SSL/TLSの解説(基本情報技術者シラバス用語)

目次

SSL/TLSとは

SSL/TLSとは、インターネット上でデータを暗号化して送受信するためのプロトコル(通信規約)です。以前は「SSL」と呼ばれていましたが、その脆弱性を修正した「TLS」が現在使われており、慣例的に「SSL/TLS」と並べて表記されます。SSL/TLSを使用することで、Webブラウザとサーバーの間の通信が強力に暗号化され、通信途中でのデータの「盗聴」や「改ざん」、サイト運営者の「なりすまし」を防ぐことができます。SSL/TLSが導入されているWebサイトのURLは、必ず「https://」から始まります。

具体例

クレジットカード番号を入力する決済ページで、URLが「https://...」になっていることを確認します。これはSSL/TLSが機能している証拠であり、送信ボタンを押した瞬間にカード情報が暗号化され、安全にクレジットカード会社へ届きます。

[ブラウザ] --(暗号化リクエスト)--> [SSL/TLS通信(鍵によるハンドシェイク)] --> [Webサーバー]
(※経路中のルーターや回線で通信を傍受されても、中身は暗号化されているため解読不能)

もう少し詳しく

SSL/TLSによる通信の開始時には「TLSハンドシェイク」と呼ばれる手順が行われます。
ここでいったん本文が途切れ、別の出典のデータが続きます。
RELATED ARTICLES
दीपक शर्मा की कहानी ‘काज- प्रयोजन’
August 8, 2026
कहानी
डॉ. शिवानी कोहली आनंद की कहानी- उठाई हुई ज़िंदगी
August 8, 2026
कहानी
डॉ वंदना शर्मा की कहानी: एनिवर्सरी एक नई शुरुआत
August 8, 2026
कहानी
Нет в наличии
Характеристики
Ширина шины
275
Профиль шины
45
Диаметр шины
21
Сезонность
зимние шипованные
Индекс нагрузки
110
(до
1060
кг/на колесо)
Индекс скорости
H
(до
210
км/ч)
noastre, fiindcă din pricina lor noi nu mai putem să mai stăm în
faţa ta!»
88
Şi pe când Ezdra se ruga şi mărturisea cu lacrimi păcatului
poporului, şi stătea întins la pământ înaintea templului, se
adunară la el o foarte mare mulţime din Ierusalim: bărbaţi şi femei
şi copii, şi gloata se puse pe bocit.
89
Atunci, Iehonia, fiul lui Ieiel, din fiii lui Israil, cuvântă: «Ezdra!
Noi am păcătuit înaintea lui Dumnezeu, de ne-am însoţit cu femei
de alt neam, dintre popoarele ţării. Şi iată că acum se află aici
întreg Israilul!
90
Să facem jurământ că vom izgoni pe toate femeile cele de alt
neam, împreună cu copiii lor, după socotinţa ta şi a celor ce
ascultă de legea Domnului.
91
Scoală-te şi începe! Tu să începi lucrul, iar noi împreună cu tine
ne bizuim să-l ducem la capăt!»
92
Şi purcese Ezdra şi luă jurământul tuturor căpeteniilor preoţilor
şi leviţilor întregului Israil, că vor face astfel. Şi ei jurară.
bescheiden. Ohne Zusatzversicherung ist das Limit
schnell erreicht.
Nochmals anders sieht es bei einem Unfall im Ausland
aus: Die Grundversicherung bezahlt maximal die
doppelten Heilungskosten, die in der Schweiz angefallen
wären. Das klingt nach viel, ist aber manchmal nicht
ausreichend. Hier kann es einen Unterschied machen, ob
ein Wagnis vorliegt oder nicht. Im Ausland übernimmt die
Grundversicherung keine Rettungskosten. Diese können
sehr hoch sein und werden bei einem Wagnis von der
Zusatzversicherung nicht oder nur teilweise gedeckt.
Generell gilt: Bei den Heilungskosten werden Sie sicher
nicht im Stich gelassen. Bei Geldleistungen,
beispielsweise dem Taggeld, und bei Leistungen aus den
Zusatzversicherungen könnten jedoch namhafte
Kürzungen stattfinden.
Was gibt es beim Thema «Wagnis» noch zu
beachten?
まずサーバーがブラウザへ電子証明書を提示し、ブラウザは認証局の署名を検証してサーバーが本物であることを確認します。次に、公開鍵暗号方式を使ってその通信だけで使う一時的な共通鍵(セッション鍵)を安全に交換し、以降の実際のデータ通信は処理の速い共通鍵暗号方式で暗号化されます。つまりSSL/TLSは、電子証明書・公開鍵暗号方式・共通鍵暗号方式(ハイブリッド暗号)を組み合わせた総合的な仕組みであるといえます。

試験でのポイント

かつての「SSL」には既知の脆弱性が発見されたため現在は使用が推奨されておらず、後継規格である「TLS」への置き換えが進んでいる、という経緯が問われることがあります。あわせて、SSL/TLSが「ハイブリッド暗号」の代表的な実例であること、通信の暗号化だけでなく電子証明書によるサーバーの「なりすまし防止」も同時に実現している点を理解しておくことが重要です。

関連する用語

SSL/TLSの土台となる「ハイブリッド暗号」「公開鍵暗号方式」、サーバーの身元を証明する「電子証明書」があります。